● RECORDS TO PROCESS

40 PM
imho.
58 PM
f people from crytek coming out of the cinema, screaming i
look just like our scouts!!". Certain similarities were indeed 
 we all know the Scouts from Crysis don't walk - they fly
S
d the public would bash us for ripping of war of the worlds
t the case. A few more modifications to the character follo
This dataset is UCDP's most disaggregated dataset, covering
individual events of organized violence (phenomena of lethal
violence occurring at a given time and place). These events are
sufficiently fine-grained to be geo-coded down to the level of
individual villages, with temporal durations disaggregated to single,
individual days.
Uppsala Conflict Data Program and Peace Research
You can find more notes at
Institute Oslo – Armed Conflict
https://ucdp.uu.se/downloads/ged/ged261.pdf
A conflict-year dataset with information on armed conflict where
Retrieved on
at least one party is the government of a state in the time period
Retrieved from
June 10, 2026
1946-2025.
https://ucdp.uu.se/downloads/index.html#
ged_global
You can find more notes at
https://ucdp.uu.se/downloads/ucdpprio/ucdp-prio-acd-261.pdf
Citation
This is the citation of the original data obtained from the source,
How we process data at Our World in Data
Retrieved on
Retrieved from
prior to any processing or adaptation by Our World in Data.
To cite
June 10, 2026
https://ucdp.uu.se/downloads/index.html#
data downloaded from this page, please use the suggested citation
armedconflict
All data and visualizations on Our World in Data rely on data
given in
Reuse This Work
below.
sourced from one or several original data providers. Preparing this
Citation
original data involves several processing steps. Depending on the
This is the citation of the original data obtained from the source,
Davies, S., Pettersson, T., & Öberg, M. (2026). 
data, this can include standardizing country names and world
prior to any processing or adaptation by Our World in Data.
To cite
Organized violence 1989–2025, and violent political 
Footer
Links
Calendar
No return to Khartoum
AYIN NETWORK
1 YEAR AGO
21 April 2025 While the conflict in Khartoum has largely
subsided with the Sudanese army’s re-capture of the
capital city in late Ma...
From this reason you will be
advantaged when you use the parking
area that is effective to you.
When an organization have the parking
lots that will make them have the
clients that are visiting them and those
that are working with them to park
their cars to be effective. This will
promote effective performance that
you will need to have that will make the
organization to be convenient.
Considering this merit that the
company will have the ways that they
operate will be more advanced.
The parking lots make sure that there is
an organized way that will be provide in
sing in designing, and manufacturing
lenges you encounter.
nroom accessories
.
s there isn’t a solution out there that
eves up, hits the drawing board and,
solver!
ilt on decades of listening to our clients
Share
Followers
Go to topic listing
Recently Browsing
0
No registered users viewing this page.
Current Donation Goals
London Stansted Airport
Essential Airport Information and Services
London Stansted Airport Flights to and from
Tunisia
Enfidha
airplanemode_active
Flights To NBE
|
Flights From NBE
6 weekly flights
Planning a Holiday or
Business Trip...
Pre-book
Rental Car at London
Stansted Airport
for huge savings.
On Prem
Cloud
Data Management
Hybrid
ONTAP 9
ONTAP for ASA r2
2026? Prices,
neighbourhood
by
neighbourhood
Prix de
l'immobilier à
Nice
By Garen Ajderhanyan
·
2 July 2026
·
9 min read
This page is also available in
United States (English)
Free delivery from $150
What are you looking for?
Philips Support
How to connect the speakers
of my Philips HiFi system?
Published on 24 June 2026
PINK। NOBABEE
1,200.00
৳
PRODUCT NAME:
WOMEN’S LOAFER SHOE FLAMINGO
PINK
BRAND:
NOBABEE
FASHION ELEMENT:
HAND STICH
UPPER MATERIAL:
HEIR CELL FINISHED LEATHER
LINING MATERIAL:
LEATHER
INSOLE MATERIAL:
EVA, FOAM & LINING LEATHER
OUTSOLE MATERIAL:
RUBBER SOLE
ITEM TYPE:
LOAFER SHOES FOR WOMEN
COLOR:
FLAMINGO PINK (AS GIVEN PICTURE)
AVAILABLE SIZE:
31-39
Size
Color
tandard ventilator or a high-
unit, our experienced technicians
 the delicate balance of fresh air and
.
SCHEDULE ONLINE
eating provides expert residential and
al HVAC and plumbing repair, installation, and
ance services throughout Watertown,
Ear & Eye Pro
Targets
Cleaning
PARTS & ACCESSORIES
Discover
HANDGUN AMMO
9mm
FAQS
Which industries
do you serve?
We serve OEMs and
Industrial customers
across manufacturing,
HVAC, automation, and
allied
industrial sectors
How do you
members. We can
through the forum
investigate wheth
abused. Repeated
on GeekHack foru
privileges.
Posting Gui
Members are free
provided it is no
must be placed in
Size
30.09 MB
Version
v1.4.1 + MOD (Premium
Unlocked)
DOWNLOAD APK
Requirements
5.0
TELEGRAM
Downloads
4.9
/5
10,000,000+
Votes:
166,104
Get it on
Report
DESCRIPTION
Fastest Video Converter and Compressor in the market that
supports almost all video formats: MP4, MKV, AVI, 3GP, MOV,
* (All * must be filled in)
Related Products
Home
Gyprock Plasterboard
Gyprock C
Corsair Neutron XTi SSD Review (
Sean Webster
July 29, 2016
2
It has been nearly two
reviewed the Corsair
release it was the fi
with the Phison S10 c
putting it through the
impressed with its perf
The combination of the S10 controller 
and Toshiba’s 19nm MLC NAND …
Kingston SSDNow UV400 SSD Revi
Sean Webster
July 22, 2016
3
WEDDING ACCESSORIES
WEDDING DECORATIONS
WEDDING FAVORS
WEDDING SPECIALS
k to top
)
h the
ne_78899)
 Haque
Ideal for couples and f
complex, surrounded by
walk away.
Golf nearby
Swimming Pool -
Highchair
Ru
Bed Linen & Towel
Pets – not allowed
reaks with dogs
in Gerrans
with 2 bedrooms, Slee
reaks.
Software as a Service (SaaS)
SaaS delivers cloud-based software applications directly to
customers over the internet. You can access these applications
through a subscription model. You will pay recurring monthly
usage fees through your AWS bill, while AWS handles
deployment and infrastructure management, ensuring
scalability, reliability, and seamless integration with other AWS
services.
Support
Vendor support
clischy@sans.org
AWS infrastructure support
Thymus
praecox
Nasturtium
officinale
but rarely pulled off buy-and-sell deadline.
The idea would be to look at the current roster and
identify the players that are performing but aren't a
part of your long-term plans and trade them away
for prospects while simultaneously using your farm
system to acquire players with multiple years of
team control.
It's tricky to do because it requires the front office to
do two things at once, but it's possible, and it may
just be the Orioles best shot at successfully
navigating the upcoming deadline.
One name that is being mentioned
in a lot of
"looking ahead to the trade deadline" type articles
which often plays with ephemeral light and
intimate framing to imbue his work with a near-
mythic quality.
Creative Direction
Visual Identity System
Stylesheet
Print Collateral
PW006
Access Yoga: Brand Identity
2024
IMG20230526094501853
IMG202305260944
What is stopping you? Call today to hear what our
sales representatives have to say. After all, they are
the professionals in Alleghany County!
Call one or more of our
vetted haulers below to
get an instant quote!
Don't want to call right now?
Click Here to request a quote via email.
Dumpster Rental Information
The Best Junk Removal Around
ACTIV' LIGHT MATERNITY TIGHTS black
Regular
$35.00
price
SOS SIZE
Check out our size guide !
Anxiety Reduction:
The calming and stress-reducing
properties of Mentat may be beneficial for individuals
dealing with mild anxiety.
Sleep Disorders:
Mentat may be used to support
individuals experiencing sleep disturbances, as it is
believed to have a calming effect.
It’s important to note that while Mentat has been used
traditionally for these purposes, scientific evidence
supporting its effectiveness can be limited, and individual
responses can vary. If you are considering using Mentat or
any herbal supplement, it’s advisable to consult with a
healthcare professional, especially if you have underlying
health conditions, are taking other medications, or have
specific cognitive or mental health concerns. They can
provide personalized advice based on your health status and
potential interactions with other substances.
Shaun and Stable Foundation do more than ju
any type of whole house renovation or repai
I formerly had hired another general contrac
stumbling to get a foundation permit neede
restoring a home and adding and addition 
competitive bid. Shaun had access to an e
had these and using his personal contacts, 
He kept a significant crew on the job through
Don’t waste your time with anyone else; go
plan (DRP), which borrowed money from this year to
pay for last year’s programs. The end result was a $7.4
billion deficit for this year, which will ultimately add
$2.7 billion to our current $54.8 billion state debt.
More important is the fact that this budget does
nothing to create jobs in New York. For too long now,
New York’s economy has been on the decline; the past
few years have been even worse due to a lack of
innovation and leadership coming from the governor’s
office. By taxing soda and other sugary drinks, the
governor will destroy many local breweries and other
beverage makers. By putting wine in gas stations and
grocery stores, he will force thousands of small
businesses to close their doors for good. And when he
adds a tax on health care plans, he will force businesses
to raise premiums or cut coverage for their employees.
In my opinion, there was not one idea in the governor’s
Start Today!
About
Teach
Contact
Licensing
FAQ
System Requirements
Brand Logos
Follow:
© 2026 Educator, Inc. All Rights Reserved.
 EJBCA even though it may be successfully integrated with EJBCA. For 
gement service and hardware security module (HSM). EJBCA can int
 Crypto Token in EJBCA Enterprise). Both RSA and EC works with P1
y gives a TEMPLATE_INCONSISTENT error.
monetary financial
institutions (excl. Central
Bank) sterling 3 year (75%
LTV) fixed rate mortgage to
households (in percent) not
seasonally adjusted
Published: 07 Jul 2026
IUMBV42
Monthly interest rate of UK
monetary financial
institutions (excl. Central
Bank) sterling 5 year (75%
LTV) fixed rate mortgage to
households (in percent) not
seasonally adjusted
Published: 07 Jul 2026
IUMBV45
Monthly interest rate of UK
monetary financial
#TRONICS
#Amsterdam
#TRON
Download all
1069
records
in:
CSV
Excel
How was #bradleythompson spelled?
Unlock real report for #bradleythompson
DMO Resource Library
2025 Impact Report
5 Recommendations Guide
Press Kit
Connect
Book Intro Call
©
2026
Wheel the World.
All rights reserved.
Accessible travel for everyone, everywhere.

● WHAT THE TASK ASKS
Answer with a single number: the count of lines above that contain the string "MATERIAL".

● ANSWER TO THIS PROBLEM
4